Clear argues that real change results from purposeful, consistent daily actions rather than attempting to overhaul all undesired behaviors at once. Similarly, we often think that improving our business practices requires massive, sweeping actions in a short time period. However, applying the atomic habit mindset to business process improvement (BPI) reveals the dramatic impact small, continuous adjustments can have on your organization.

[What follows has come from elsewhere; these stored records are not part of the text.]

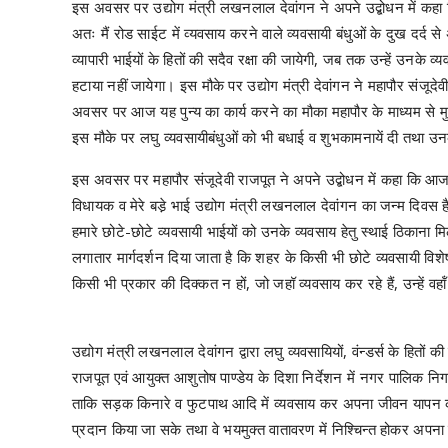
इस अवसर पर उद्योग मंत्री लखनलाल देवांगन ने अपने उद्बोधन में कहा कि
अतः मैं रोड साईट में व्यवसाय करने वाले व्यवसायी बंधुओं के दुख दर्द से
व्यापारी भाईयों के हितों की सदैव रक्षा की जायेगी, जब तक उन्हें उनके व
हटाया नहीं जायेगा। इस मौके पर उद्योग मंत्री देवांगन ने महापौर संजूदे
अवसर पर आज यह पुन्य का कार्य करने का मौका महापौर के माध्यम से मुझे प्रा
इस मौके पर लघु व्यवसायीबंधुओं को भी बधाई व शुभकामनायें दी तथा
इस अवसर पर महापौर संजूदेवी राजपूत ने अपने उद्बोधन में कहा कि आज 
विधायक व मेरे बडे़ भाई उद्योग मंत्री लखनलाल देवांगन का जन्म दिवस 
हमारे छोटे-छोटे व्यवसायी भाईयों को उनके व्यवसाय हेतु स्थाई ठिकाना मिल
लगातार मार्गदर्शन दिया जाता है कि शहर के किसी भी छोटे व्यवसायी वि
किसी भी प्रकार की दिक्कत न हों, जो जहॉ व्यवसाय कर रहे हैं, उन्हें 
उद्योग मंत्री लखनलाल देवांगन द्वारा लघु व्यवसायियों, वंन्डर्स के हितों की
राजपूत एवं आयुक्त आशुतोष पाण्डेय के दिशा निर्देशन में नगर पालिक निगम
ताकि सड़क किनारे व फुटपाथ आदि में व्यवसाय कर अपना जीवन यापन करन
प्रदान किया जा सके तथा वे भयमुक्त वातावरण में निश्चिन्त होकर अपन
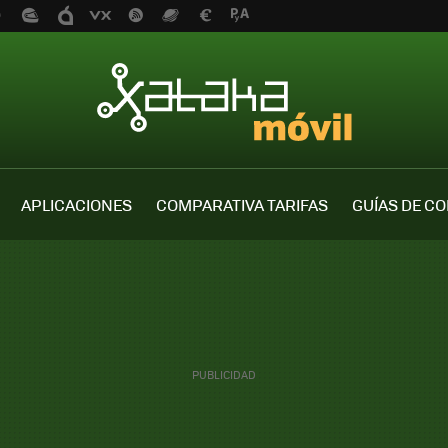
APLICACIONES
COMPARATIVA TARIFAS
GUÍAS DE C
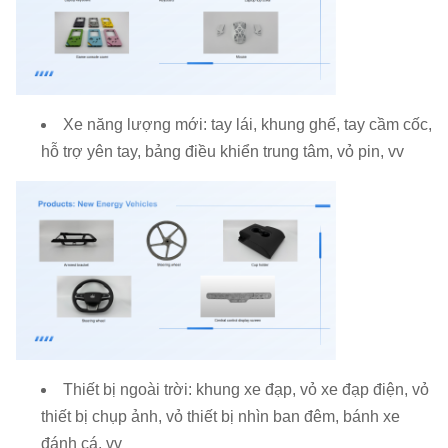
Xe năng lượng mới: tay lái, khung ghế, tay cầm cốc,
hỗ trợ yên tay, bảng điều khiển trung tâm, vỏ pin, vv
Thiết bị ngoài trời: khung xe đạp, vỏ xe đạp điện, vỏ
thiết bị chụp ảnh, vỏ thiết bị nhìn ban đêm, bánh xe
đánh cá, vv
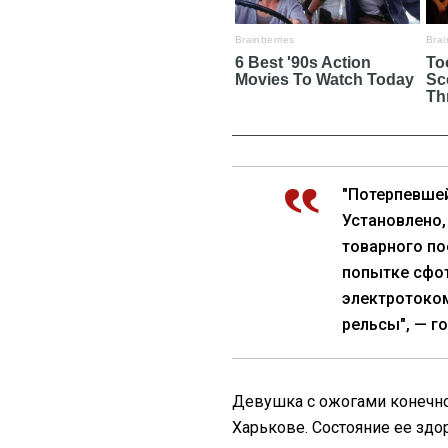
"Потерпевшей
Установлено,
товарного по
попытке сфо
электротоком
рельсы", — г
Девушка с ожогами конечно
Харькове. Состояние ее здо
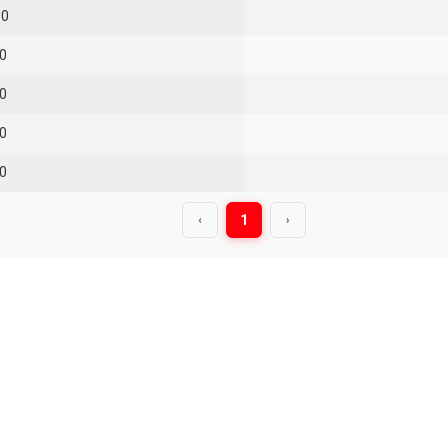
00
0
0
0
0
1
‹
›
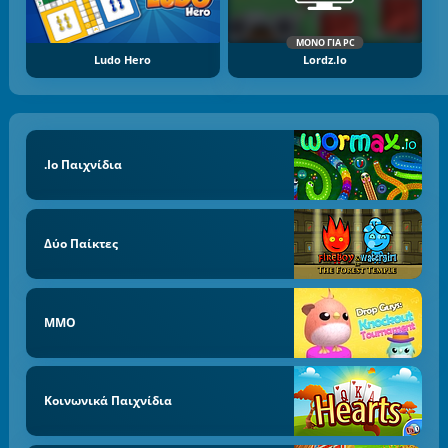
ΜΌΝΟ ΓΙΑ PC
Ludo Hero
Lordz.io
.io Παιχνίδια
Δύο Παίκτες
MMO
Κοινωνικά Παιχνίδια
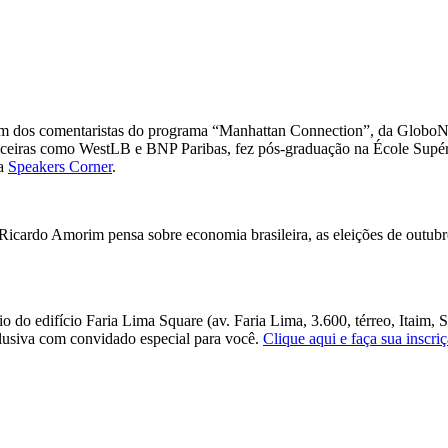
m dos comentaristas do programa “Manhattan Connection”, da GloboNe
inanceiras como WestLB e BNP Paribas, fez pós-graduação na École Supé
da
Speakers Corner
.
Ricardo Amorim pensa sobre economia brasileira, as eleições de outubro
io do edifício Faria Lima Square (av. Faria Lima, 3.600, térreo, Itaim
lusiva com convidado especial para você.
Clique aqui e faça sua inscri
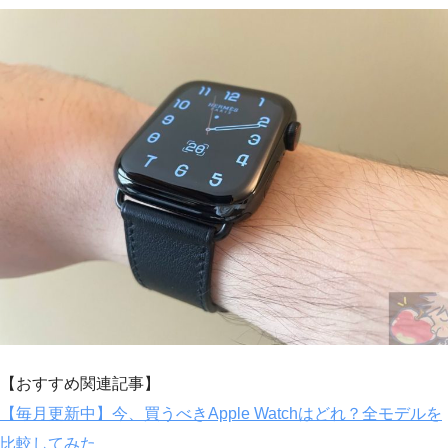
【おすすめ関連記事】
【毎月更新中】今、買うべきApple Watchはどれ？全モデルを
比較してみた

Business Process Improvement as Habit-Building
We define business process improvement as “an ongoing practice that helps company leaders pinpoint inefficiencies or areas of improvement within their business.” Typically, organizations undertake BPI initiatives when they want to reduce costs, minimize risk, or increase innovation. Like habit-building, BPI requires identifying your organization’s goals, assessing your current state, and committing to making continuous small improvements. The following table details how taking an atomic habit approach to BPI can help businesses:
If you want significant and long-lasting improvements, starting small is the key.
Setting goals for your business, like the four mentioned above, is easy. Achieving them through large, rushed process improvement projects, however, is often difficult. Many organizations create complicated, high-level strategies for process improvement, making pursuing their goals seem intimidating and inaccessible.
To truly transform your organization, consider reframing BPI from a lofty endeavor into an atomic habit: an ingrained, indispensable, and foundational aspect of your business operations.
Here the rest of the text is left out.